◆ TASK OBJECTIVE ◆
Write out the data below exactly, from its first line to the line containing "A bit pricey", that line included.

[Dataset entries]
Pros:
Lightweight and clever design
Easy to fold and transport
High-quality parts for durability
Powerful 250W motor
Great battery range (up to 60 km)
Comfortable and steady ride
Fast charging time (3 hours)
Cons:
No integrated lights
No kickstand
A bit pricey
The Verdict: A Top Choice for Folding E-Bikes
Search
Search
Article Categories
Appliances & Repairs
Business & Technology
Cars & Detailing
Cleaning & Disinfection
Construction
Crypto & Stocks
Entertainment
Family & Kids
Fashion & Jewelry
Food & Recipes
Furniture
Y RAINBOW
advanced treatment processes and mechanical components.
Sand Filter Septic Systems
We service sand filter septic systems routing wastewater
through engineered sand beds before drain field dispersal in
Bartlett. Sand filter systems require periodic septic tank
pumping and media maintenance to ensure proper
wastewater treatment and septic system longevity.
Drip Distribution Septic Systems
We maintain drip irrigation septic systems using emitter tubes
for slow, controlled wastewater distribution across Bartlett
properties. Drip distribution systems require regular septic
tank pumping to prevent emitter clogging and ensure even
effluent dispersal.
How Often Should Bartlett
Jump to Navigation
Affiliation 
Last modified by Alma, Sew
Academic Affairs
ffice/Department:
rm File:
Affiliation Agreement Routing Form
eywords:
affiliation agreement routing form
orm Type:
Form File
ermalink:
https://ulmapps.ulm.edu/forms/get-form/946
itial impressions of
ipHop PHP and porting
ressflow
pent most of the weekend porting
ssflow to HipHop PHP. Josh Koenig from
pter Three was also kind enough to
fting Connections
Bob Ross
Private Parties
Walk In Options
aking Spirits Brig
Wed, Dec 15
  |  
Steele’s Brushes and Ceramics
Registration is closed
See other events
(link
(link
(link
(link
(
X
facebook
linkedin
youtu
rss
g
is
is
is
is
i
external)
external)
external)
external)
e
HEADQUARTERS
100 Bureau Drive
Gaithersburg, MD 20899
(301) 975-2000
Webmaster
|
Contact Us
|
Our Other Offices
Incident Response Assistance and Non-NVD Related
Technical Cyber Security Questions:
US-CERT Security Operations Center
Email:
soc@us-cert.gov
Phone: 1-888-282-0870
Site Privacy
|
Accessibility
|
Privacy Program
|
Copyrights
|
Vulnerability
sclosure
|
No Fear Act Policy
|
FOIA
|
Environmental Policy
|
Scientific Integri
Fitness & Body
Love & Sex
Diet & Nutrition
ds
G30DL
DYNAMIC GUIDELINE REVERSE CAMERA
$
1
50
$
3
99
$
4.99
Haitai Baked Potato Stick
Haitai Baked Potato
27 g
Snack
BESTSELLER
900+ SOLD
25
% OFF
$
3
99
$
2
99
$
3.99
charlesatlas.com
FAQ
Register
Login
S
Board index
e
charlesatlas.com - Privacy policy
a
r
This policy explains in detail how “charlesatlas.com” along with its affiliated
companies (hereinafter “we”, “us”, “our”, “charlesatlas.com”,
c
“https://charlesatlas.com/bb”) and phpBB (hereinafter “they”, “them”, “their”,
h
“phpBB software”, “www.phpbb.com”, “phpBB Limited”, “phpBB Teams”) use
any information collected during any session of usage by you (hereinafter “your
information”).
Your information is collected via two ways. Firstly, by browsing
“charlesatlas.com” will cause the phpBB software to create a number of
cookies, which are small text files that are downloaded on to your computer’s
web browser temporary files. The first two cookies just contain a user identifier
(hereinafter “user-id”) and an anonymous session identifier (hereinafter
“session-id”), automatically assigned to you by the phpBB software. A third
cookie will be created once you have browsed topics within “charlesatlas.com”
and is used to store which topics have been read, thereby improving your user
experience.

◆ TASK RESULT ◆
Pros:
Lightweight and clever design
Easy to fold and transport
High-quality parts for durability
Powerful 250W motor
Great battery range (up to 60 km)
Comfortable and steady ride
Fast charging time (3 hours)
Cons:
No integrated lights
No kickstand
A bit pricey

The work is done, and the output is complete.